En sus páginas se palpa una realidad paralela que extrañamente resulta concomitante con el mundo real. Su mirada es penetrante y certera, mucho más alegórica que retórica: hay en su fraseo algo de plegaria profana, o más bien, de conciencia que escribe para el desprecio de un dios ausente. En el mapa que dibuja, y que no esconde su naturaleza sucia y viscosa como el entorno fermentado y enervante que describe, sus palabras brillan como joyas opulentas, como frutos venenosos. Son piedras exuberantes y sensuales a la manera de la efigie de la portada, hallazgo donde los haya: se trata de la fotografía de la escultura en arenisca que representa a Apsara, diosa de las nubes y las aguas para la mitología hinduista y budista. Su original se encuentra en el Museo Metropolitano de Nueva York; piedra que me atrevo a calificar como la más voluptuosa y sensual sobre la Tierra, invitación al arrebato: Pigmalión enamorado no la habría hecho más bella.
Manganelli se conoce y no tarda en darse cuenta de que sus prejuicios de europeo, como la compasión y el sentimiento de culpa, no van a servirle para nada. De ahí el carácter de algunas de sus líneas, que resultan epigramáticas: “No sentir piedad y al mismo tiempo no ceder a las dulzuras inteligentes del sadismo”.

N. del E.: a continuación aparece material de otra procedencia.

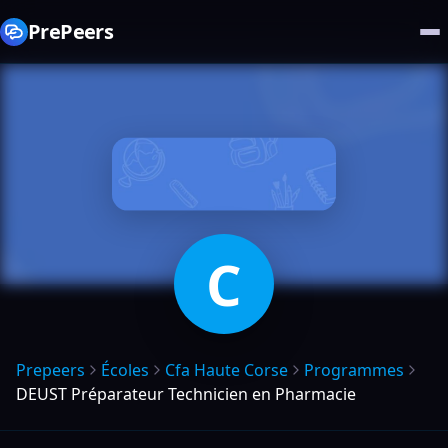
PrePeers
C
Prepeers
Écoles
Cfa Haute Corse
Programmes
DEUST Préparateur Technicien en Pharmacie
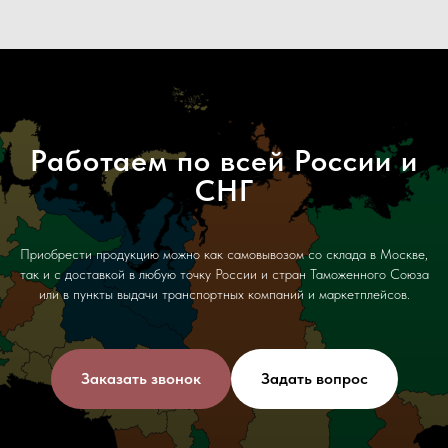
Работаем по всей России и
СНГ
Приобрести продукцию можно как самовывозом со склада в Москве,
так и с доставкой в любую точку России и стран Таможенного Союза
или в пункты выдачи транспортных компаний и маркетплейсов.
Заказать звонок
Задать вопрос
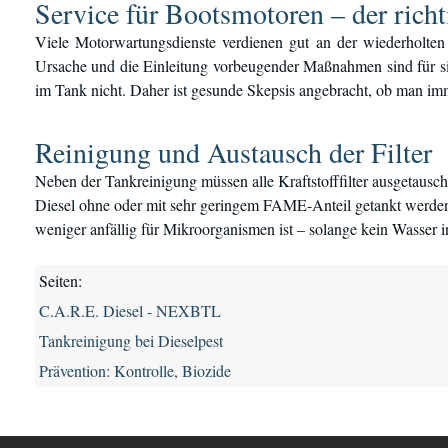
Service für Bootsmotoren – der rich
Viele Motorwartungsdienste verdienen gut an der wiederholte
Ursache und die Einleitung vorbeugender Maßnahmen sind für sie
im Tank nicht. Daher ist gesunde Skepsis angebracht, ob man i
Reinigung und Austausch der Filter
Neben der Tankreinigung müssen alle Kraftstofffilter ausgetausch
Diesel ohne oder mit sehr geringem FAME-Anteil getankt werden.
weniger anfällig für Mikroorganismen ist – solange kein Wasser i
Seiten:
C.A.R.E. Diesel - NEXBTL
Tankreinigung bei Dieselpest
Prävention: Kontrolle, Biozide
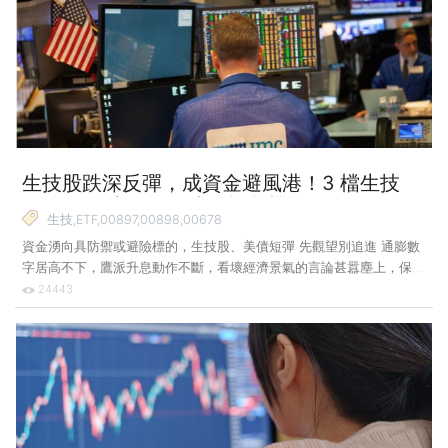
時，你將比沒有準備者更能保護自己或家庭的日常生活不受嚴重影響，
甚至避開資產大幅縮水的情況。 那麼該如何擬定因應策略？建議參考
下列 3 個年齡層的目標與原則。 35 歲以下 撐住資產 這個年齡層的優
點是有很長的時間來實現各種理財目標並大幅降
生技股跌深反彈，成資金避風港！3 檔生技
ETF 漲幅達 15%，小資族趁機搶買好嗎？
生技,ETF,00897,00898,00678
資金湧向具防禦或避險標的，生技股、美債短彈 先觀望別追進 通膨數
字居高不下，鷹派升息動作不斷，看壞經濟景氣的言論甚囂塵上，保守
資金流向較不受經濟景氣影響的醫療類股或受益景氣衰退的政府公債，
24443
但建議資金不多小資族暫時觀望。生技 ETF 與美債 ETF 是近一個月漲
幅領先族群，但是漲幅仍不足以彌補先前大波段的跌幅。 以美國 NBI
指數為例，在近 1 年的修正走勢後，終於在 6 月中至 7 月初出現一波
反彈走勢，反彈幅度近 2 成，AMEX 生技指數的表現也差不多，只是隨
後生技指數的反彈力道減弱。觀察此波生技股反彈，主要原因為跌深、
併購題材激勵與資金的避風港。以此來看，與其認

Otras miradas, por el contrario, lo ubican de golpe y porrazo en su lugar dentro de la terra incognita: “Entrar a Bombay desde el aeropuerto da la sensación de conocer un gran cuerpo penetrándolo por esfínter, ya que no hay duda de que el largo itinerario que me llevará al centro de Bombay, que se encuentra en la periferia, tiene que ver con el ano y los genitales de la ciudad”.
Algo hay que decir al respecto de la traducción, o más precisamente, de las traducciones de Experimento con la India, que conoció una traducción española de Julia Benavent en 1994 y que el mexicano José Abdón Flores publicó de manera fragmentaria en 2001, ambas disponibles por la red. En la traducción hecha por Guillermo Piro es posible sentir la sutileza de una lengua que a través de su naturaleza perifrástica se solaza no sólo en esplendores y rodeos, sino también en un ritmo que se enreda promiscuamente en el paisaje, sabiéndose parte de una danza mayor, en la que las cosas se suceden siguiendo una suerte de partitura implícita, un orden secreto en el que los hechos, desde la corrosión y lo pútrido, lo sublime y lo infecto, pactan por un instante eterno y duradero. O, para decirlo como Manganelli, que vio más lejos y hondo que nadie por concentrarse en las posibilidades inmanentes de su herramienta, “en cualquier puesto que uno se coloque siente fragmentos de un discurso oculto e intenso, un discurso que mezcla danza, ironía, juego y joyas, todo celebrado por seres polimorfos, demonios del cielo y ángeles del abismo”.
Ahora, cuando también la India se ha vuelto un destino místico y religioso al alcance de las doce cuotas sin interés, y la figura de Julia Roberts en Comer, rezar y amar describe a la perfección el estado de gracia de la mayor parte de la humanidad que la visita, conviene recordar, para laicos y profanos, que pese a su putrefacción inherente que todo lo corroe, no hay mayor oriente que el lenguaje.